The Asset Class Returns chart (below) highlights the difficulty of selecting the best performing investment year after year. Assets at the top of the chart one year could be at the bottom the next, and vice versa.
Diversification: Depth vs. Breadth
Given our inability to know which asset class will be the performance hero each year, our investment philosophy is to diversify across a reasonably large number of asset classes. Reducing the volatility of returns in the overall portfolio is achieved by combining assets that tend to have low correlation to each other. Vertical diversification (depth) is diversification within a particular asset class. For example, the S&P 500 index is a collection of 500 stocks – all of which fall into one asset class: large-cap U.S. stock. Horizontal diversification (breadth) is achieved by investing in a wide variety of distinct asset classes – such as large-cap stock, small-cap stock, real estate, foreign stock, U.S. bonds, etc. Rather than attempting to pick the winning horse, our approach is to own the entire herd.

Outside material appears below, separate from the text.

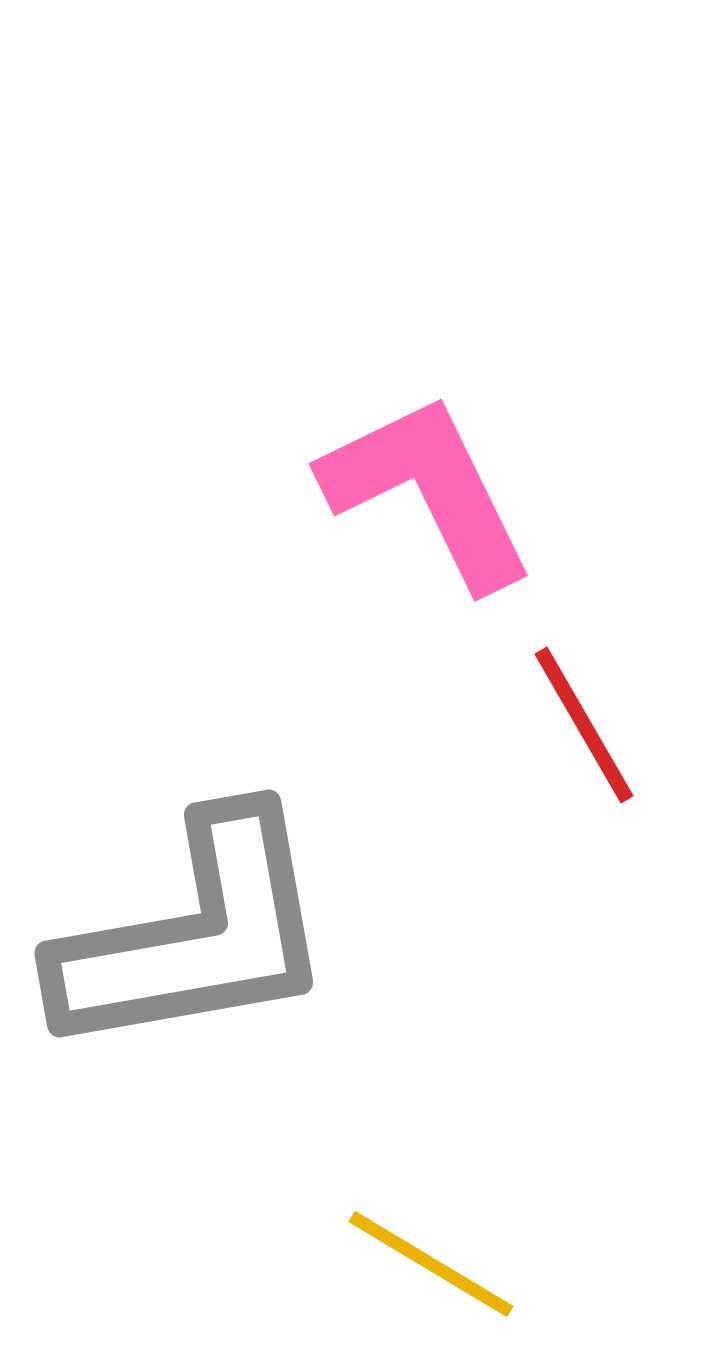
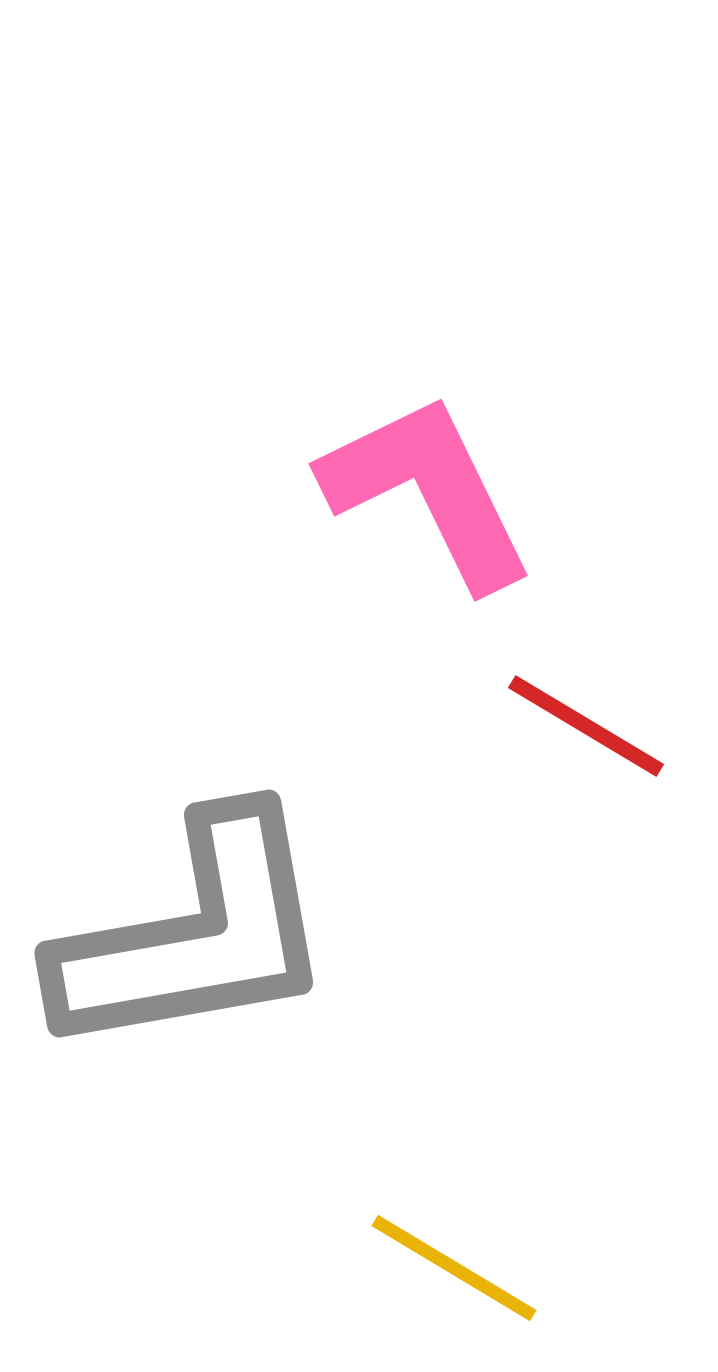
red line: moved 2 px right, 1 px down; rotated 29 degrees counterclockwise
yellow line: moved 23 px right, 4 px down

Over time, asset classes produce different returns that can change the portfolio’s initial asset allocation. To recapture the portfolio’s original risk-and-return characteristics, the portfolio is rebalanced. Systematic rebalancing enforces a “sell high and buy low” strategy that often improves a portfolio’s returns and protects it against long-term market fluctuations. Rebalancing may also help investors avoid trading on emotion. Investors may have to overcome recency bias and curb impulses during the rebalancing process as they sell off some of the best performers and put that money into the underperformers. Our investment philosophy is to rebalance at least annually, so our clients’ investment policy aligns with their long-term financial goal plan.